#### Supplied entries

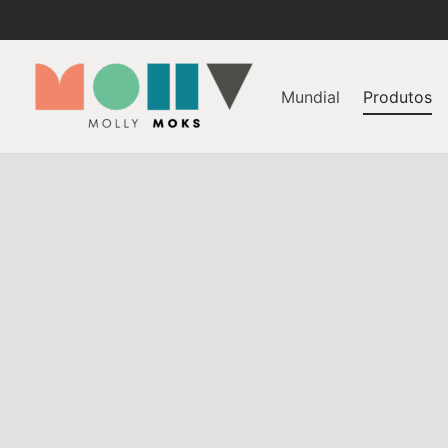
Mundial
Produtos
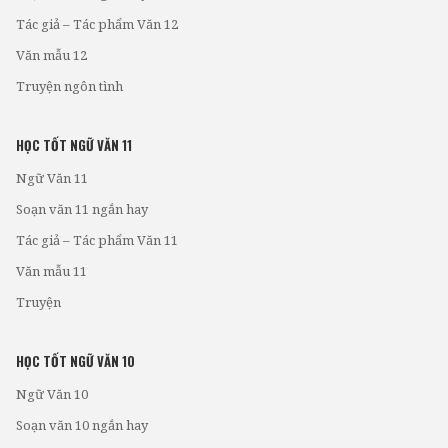
Tác giả – Tác phẩm Văn 12
Văn mẫu 12
Truyện ngôn tình
HỌC TỐT NGỮ VĂN 11
Ngữ Văn 11
Soạn văn 11 ngắn hay
Tác giả – Tác phẩm Văn 11
Văn mẫu 11
Truyện
HỌC TỐT NGỮ VĂN 10
Ngữ Văn 10
Soạn văn 10 ngắn hay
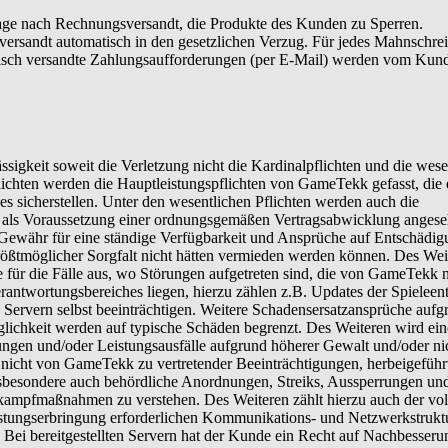
age nach Rechnungsversandt, die Produkte des Kunden zu Sperren.
rsandt automatisch in den gesetzlichen Verzug. Für jedes Mahnschre
onisch versandte Zahlungsaufforderungen (per E-Mail) werden vom Kund
ssigkeit soweit die Verletzung nicht die Kardinalpflichten und die wese
pflichten werden die Hauptleistungspflichten von GameTekk gefasst, die 
 sicherstellen. Unter den wesentlichen Pflichten werden auch die
m als Voraussetzung einer ordnungsgemäßen Vertragsabwicklung anges
ewähr für eine ständige Verfügbarkeit und Ansprüche auf Entschädig
größtmöglicher Sorgfalt nicht hätten vermieden werden können. Des Wei
für die Fälle aus, wo Störungen aufgetreten sind, die von GameTekk n
erantwortungsbereiches liegen, hierzu zählen z.B. Updates der Spieleen
n Servern selbst beeinträchtigen. Weitere Schadensersatzansprüche aufg
glichkeit werden auf typische Schäden begrenzt. Des Weiteren wird ei
ngen und/oder Leistungsausfälle aufgrund höherer Gewalt und/oder ni
 nicht von GameTekk zu vertretender Beeinträchtigungen, herbeigeführ
nsbesondere auch behördliche Anordnungen, Streiks, Aussperrungen un
kampfmaßnahmen zu verstehen. Des Weiteren zählt hierzu auch der vol
eistungserbringung erforderlichen Kommunikations- und Netzwerkstruk
 Bei bereitgestellten Servern hat der Kunde ein Recht auf Nachbesserun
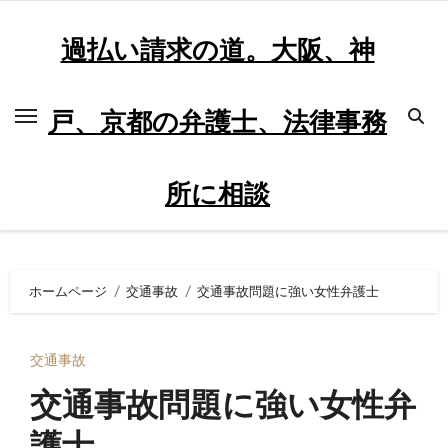
内
容
過払い請求の道。大阪、神
を
ス
戸、京都の弁護士、法律事務
キ
ッ
プ
所に相談
ホームページ
交通事故
交通事故問題に強い女性弁護士
交通事故
交通事故問題に強い女性弁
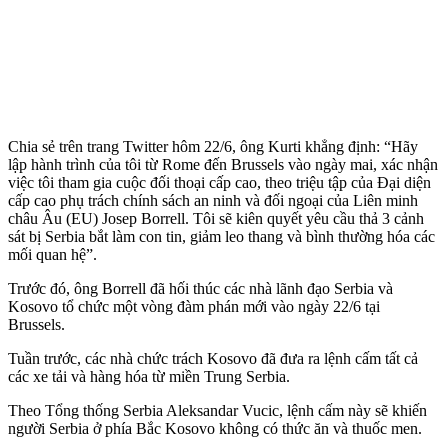
Chia sẻ trên trang Twitter hôm 22/6, ông Kurti khẳng định: “Hãy
lập hành trình của tôi từ Rome đến Brussels vào ngày mai, xác nhận
việc tôi tham gia cuộc đối thoại cấp cao, theo triệu tập của Đại diện
cấp cao phụ trách chính sách an ninh và đối ngoại của Liên minh
châu Âu (EU) Josep Borrell. Tôi sẽ kiên quyết yêu cầu thả 3 cảnh
sát bị Serbia bắt làm con tin, giảm leo thang và bình thường hóa các
mối quan hệ”.
Trước đó, ông Borrell đã hối thúc các nhà lãnh đạo Serbia và
Kosovo tổ chức một vòng đàm phán mới vào ngày 22/6 tại
Brussels.
Tuần trước, các nhà chức trách Kosovo đã đưa ra lệnh cấm tất cả
các xe tải và hàng hóa từ miền Trung Serbia.
Theo Tổng thống Serbia Aleksandar Vucic, lệnh cấm này sẽ khiến
người Serbia ở phía Bắc Kosovo không có thức ăn và thuốc men.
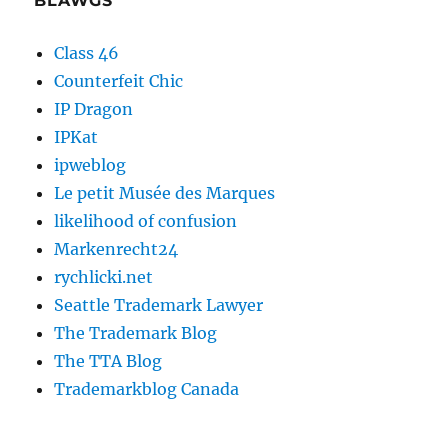
BLAWGS
Class 46
Counterfeit Chic
IP Dragon
IPKat
ipweblog
Le petit Musée des Marques
likelihood of confusion
Markenrecht24
rychlicki.net
Seattle Trademark Lawyer
The Trademark Blog
The TTA Blog
Trademarkblog Canada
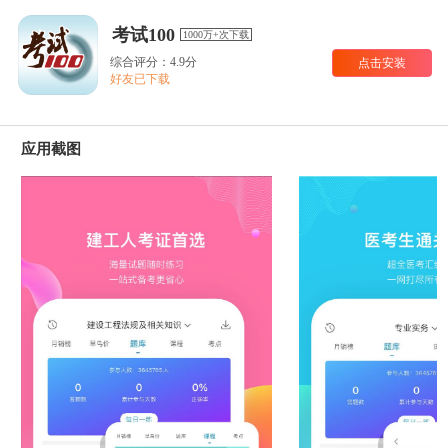
考试100
1000万+次下载
综合评分：4.9分
点击安装
好友已下载
应用截图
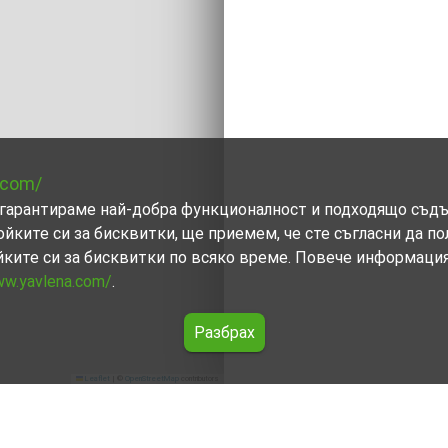
.com/
ви гарантираме най-добра функционалност и подходящо съд
ойките си за бисквитки, ще приемем, че сте съгласни да п
йките си за бисквитки по всяко време. Повече информаци
ww.yavlena.com/
.
Разбрах
Leaflet
|
©
OpenStreetMap
contributors
овча)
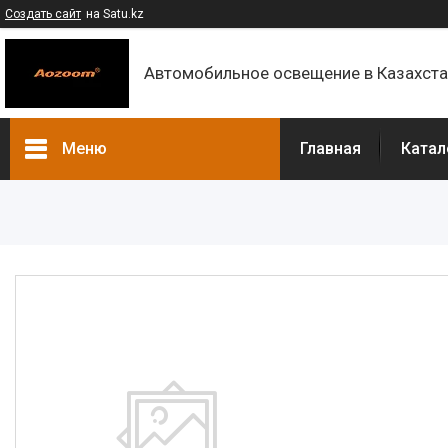
Создать сайт
на Satu.kz
Автомобильное освещение в Казахст
Меню
Главная
Катал
Каталог
Контакты
О компании
Доставка и оплата
F.A.Q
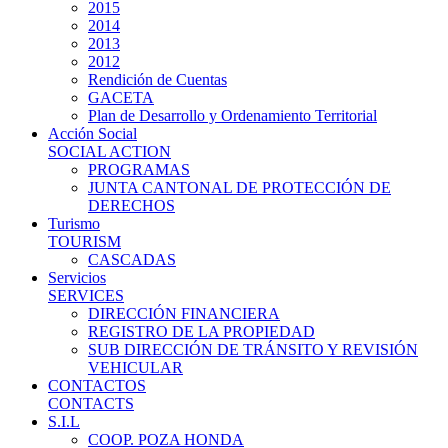
2015
2014
2013
2012
Rendición de Cuentas
GACETA
Plan de Desarrollo y Ordenamiento Territorial
Acción Social
SOCIAL ACTION
PROGRAMAS
JUNTA CANTONAL DE PROTECCIÓN DE
DERECHOS
Turismo
TOURISM
CASCADAS
Servicios
SERVICES
DIRECCIÓN FINANCIERA
REGISTRO DE LA PROPIEDAD
SUB DIRECCIÓN DE TRÁNSITO Y REVISIÓN
VEHICULAR
CONTACTOS
CONTACTS
S.I.L
COOP. POZA HONDA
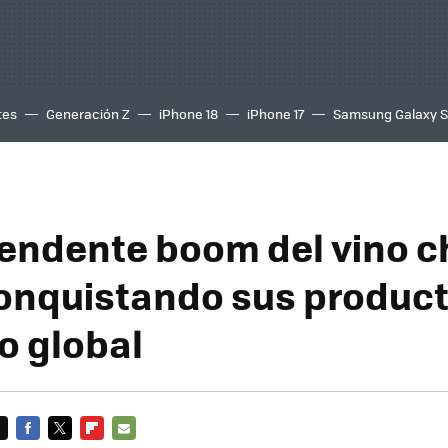
tes
Generación Z
iPhone 18
iPhone 17
Samsung Galaxy 
rendente boom del vino ch
onquistando sus product
 global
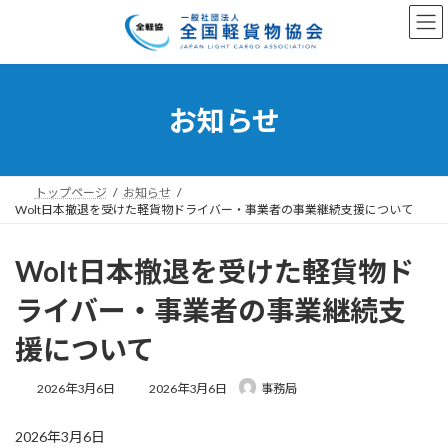
コ
ナ
ン
ビ
テ
ゲ
ン
ー
ツ
シ
へ
ョ
お知らせ
ス
ン
キ
に
ッ
移
プ
動
トップページ
お知らせ
Wolt日本撤退を受けた軽貨物ドライバー・事業者の事業継続支援について
Wolt日本撤退を受けた軽貨物ド
ライバー・事業者の事業継続支
援について
最
2026年3月6日
2026年3月6日
事務局
終
更
2026年3月6日
新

########

• **Assignment**: Please transcribe, word for word, every line from the first line of the records above through the line containing "m als Voraussetzung", and leave out any pictures.

• **Your solution**:
Mundial
Produtos
Tác giả – Tác phẩm Văn 12
Văn mẫu 12
Truyện ngôn tình
HỌC TỐT NGỮ VĂN 11
Ngữ Văn 11
Soạn văn 11 ngắn hay
Tác giả – Tác phẩm Văn 11
Văn mẫu 11
Truyện
HỌC TỐT NGỮ VĂN 10
Ngữ Văn 10
Soạn văn 10 ngắn hay
age nach Rechnungsversandt, die Produkte des Kunden zu Sperren.
rsandt automatisch in den gesetzlichen Verzug. Für jedes Mahnschre
onisch versandte Zahlungsaufforderungen (per E-Mail) werden vom Kund
ssigkeit soweit die Verletzung nicht die Kardinalpflichten und die wese
pflichten werden die Hauptleistungspflichten von GameTekk gefasst, die 
 sicherstellen. Unter den wesentlichen Pflichten werden auch die
m als Voraussetzung einer ordnungsgemäßen Vertragsabwicklung anges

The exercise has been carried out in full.